Special characters (e.g., ., +, *) lose their meaning when placed in a character class

Note

Both - and ^ are context-sensitive. The - only acts as a range operator when it appears between two characters (e.g., [a-z]). If it’s placed at the very beginning or very end of the brackets (e.g., [-az] or [az-]), or if it’s escaped with a backslash (e.g., [a\-z]), regex treats it as a literal hyphen character, not a range. The ^ only negates the entire class when it appears as the first character inside the brackets (e.g., [^abc]). If ^ appears anywhere else inside the brackets (e.g., [a^bc]), it is treated as a literal caret character and is simply included as one of the characters to match.
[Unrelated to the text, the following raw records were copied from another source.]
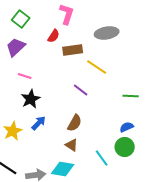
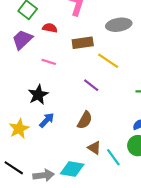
red semicircle: (54, 36) -> (50, 28), moved, turned -112
pink line: (25, 76) -> (49, 62), moved
brown triangle: (72, 145) -> (94, 148), moved

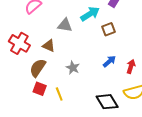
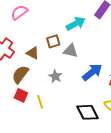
gray triangle: (65, 25) -> (71, 51), moved
brown square: (108, 29) -> (53, 41), moved
blue arrow: (109, 61) -> (92, 72), size x1.5

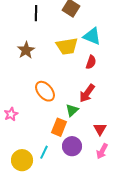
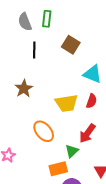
yellow trapezoid: (67, 46) -> (67, 103), moved
orange rectangle: (59, 127) -> (58, 169), turned 54

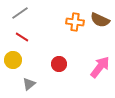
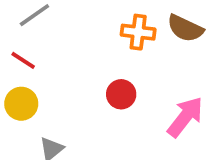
red line: (22, 37) -> (23, 60), moved
red circle: (59, 64) -> (121, 94), moved

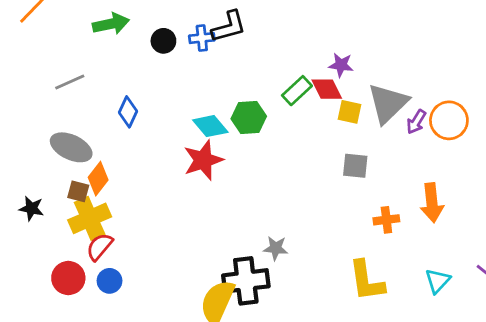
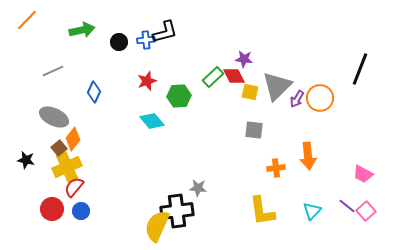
cyan diamond: (210, 126) -> (152, 121), moved
red star: (203, 160) -> (147, 81), moved, size x0.7
brown square: (78, 191) -> (59, 148), turned 35

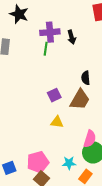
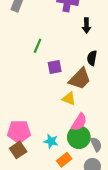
black arrow: (72, 37) -> (86, 26), moved
green line: (46, 49) -> (38, 46), moved
yellow triangle: (57, 122) -> (69, 99), moved

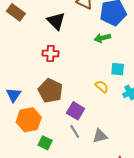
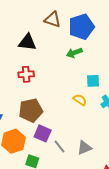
black triangle: (56, 21) -> (27, 42), turned -30
brown pentagon: (50, 91) -> (31, 110), turned -30
purple square: (76, 111) -> (43, 133), moved

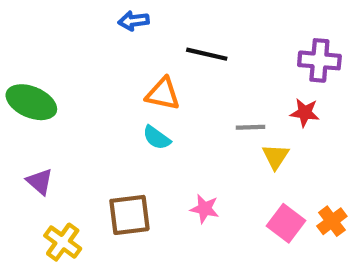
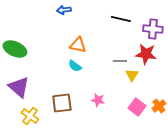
black line: (207, 54) -> (121, 19), moved
red star: (305, 113) -> (146, 54), size x1.5
purple triangle: (40, 182) -> (19, 87), size x1.6

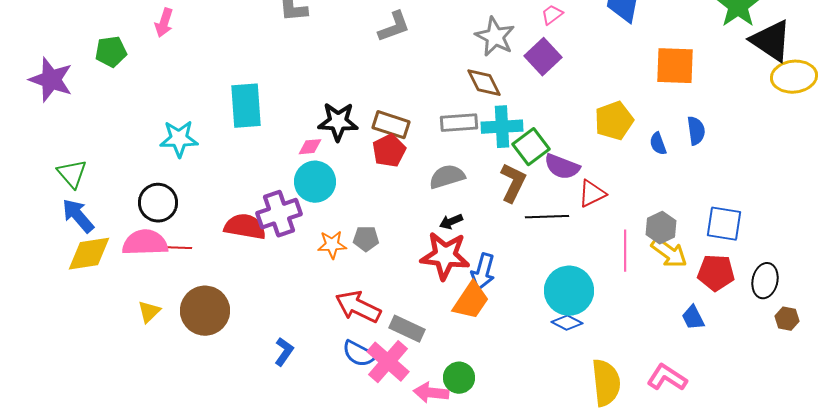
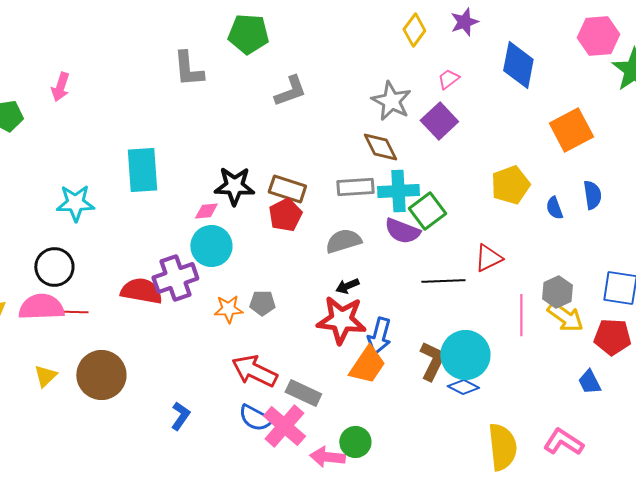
orange square: (675, 66) -> (571, 130), turned -30
purple semicircle: (562, 167) -> (402, 231), moved
brown L-shape: (513, 183) -> (432, 361), moved

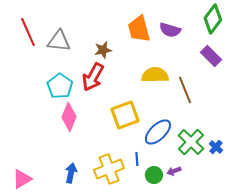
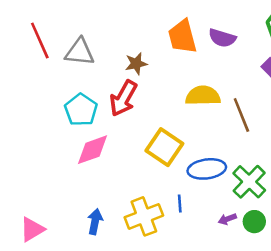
yellow square: (125, 115) -> (164, 147), turned -36
pink diamond: (69, 117) -> (92, 150), turned 48
blue ellipse: (158, 132) -> (207, 169), turned 36
green circle: (154, 175) -> (254, 222), moved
Shorthand Character Classes

The lowercase version matches something, and the uppercase version matches the exact opposite (its complement):

Notation	Description
`\d`	Any digit (same as `[0-9]`)
`\D`	Any non-digit
`\w`	Any alphanumeric (letters, digits) or `_`
`\W`	Neither alphanumeric nor `_`
`\s`	Any whitespace (space, tab, newline)
`\S`	Not whitespace

Alternation

<pattern>|<pattern>: matches the pattern to its the left or the pattern to its the right

Note

Alternation applies to whole subpatterns, so group when needed (e.g., foo|barbaz matches foo or barbaz, while (foo|bar)baz matches foobaz or barbaz)

Wildcards

Notation	Description
`.`	Matches to any character
`?`	Optional previous (i.e., 0 or 1 of previous)
`*`	0 or more of previous
`+`	1 or more of previous
`{n}`	Exactly `n` of previous
`{n,}`	`n` or more of previous
`{n, m}`	Between `n` and `m` times of previous

Note

To match it literally, escape it (i.e., \<wildcard>).

Note

By default, quantifiers are greedy (i.e., they match as much as possible). Append ? to make them lazy (i.e., match as little as possible): *?, +?, ??, {n, m}?.

Anchors

^: anchors the match to the start of the string (or start of the line in multiline mode)
$: anchors the match to the end of the string (or end of the line in multiline mode)
\b: word boundary (i.e., matches the position between a \w and a \W character (or the start/end of the string))
\B: non-word boundary (i.e., matches any position that \b does not)

Note

Using ^<pattern>$ forces the entire string to match the pattern, instead of letting the regex match a substring somewhere in the middle.

Groups and Backreferences

(<pattern>): capturing group (i.e., records what was matched); referenced by position with \1, \2, … (within the pattern) or $1, $2, … (in a replacement string)
(?:<pattern>): non-capturing group (i.e., groups without recording); preferred when you don’t need a backreference, as it keeps group numbering cleaner
(?<name><pattern>): named capturing group; referenced with \k<name> within the pattern

Note

(\w+) \1 matches a repeated word like hello hello, because \1 must match whatever (\w+) captured.

Lookarounds

Lookarounds are zero-width assertions, which means they check for a pattern at the current position without consuming any characters.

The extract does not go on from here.